§ About this task
The expected output is exactly the lines below, starting at the line with "Πληροφορίες [tab] (149, 1065)" and ending at the line with "Menu (720, 555)", both included; no other line belongs in it.

§ Record extracts
──────────────────────────────
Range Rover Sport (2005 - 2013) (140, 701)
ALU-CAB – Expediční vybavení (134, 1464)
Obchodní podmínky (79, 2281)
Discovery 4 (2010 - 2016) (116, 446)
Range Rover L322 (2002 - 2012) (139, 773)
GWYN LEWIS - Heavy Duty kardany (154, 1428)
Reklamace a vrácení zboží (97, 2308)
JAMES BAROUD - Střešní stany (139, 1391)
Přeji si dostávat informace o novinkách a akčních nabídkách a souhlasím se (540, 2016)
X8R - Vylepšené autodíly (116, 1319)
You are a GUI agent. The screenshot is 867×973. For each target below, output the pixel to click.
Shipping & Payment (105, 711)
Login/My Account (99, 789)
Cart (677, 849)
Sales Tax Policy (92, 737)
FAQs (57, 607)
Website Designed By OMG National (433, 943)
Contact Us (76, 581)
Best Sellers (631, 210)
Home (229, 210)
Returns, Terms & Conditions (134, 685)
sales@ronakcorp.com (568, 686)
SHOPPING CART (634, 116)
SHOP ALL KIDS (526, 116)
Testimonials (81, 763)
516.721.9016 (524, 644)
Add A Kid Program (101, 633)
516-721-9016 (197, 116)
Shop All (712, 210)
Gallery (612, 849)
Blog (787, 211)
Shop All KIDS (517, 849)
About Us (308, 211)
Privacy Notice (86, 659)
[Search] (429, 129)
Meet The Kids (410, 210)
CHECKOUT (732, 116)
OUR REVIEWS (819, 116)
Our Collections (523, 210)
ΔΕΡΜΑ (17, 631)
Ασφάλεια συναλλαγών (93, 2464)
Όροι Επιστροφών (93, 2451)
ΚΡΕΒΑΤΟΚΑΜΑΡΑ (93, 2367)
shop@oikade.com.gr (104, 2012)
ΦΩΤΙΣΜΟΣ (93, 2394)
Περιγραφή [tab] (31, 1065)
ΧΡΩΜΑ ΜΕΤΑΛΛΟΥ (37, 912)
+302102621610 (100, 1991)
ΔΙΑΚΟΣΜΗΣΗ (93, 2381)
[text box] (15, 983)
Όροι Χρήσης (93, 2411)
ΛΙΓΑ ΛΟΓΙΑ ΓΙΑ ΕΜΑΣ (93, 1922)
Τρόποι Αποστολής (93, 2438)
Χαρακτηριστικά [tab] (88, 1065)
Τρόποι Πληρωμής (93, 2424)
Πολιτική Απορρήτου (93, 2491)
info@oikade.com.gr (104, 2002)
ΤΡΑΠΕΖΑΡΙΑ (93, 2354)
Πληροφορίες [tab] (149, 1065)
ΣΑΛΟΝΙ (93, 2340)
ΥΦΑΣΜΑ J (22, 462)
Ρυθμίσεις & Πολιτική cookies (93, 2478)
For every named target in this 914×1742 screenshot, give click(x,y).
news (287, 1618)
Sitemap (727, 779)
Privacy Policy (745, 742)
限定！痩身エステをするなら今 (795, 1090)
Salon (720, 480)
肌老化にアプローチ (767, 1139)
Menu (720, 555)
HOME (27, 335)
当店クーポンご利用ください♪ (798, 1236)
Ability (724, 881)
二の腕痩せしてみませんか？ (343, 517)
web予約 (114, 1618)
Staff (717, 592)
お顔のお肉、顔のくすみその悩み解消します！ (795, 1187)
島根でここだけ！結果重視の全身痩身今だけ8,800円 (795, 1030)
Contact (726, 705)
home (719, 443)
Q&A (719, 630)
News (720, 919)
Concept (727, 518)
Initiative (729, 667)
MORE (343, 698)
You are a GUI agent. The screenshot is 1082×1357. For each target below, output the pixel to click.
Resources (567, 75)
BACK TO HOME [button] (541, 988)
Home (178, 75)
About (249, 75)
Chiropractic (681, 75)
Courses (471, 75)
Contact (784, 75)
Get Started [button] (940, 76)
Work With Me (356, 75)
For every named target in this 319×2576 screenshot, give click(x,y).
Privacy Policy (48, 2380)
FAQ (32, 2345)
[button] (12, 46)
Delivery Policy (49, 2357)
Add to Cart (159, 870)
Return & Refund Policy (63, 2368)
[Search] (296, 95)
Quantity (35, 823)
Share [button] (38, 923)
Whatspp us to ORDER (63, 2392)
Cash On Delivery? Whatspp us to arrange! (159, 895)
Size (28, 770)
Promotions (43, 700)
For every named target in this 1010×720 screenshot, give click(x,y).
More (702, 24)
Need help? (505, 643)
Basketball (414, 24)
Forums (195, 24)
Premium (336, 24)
──────────────────────────────
§ Task result
Πληροφορίες [tab] (149, 1065)
ΣΑΛΟΝΙ (93, 2340)
ΥΦΑΣΜΑ J (22, 462)
Ρυθμίσεις & Πολιτική cookies (93, 2478)
For every named target in this 914×1742 screenshot, give click(x,y).
news (287, 1618)
Sitemap (727, 779)
Privacy Policy (745, 742)
限定！痩身エステをするなら今 (795, 1090)
Salon (720, 480)
肌老化にアプローチ (767, 1139)
Menu (720, 555)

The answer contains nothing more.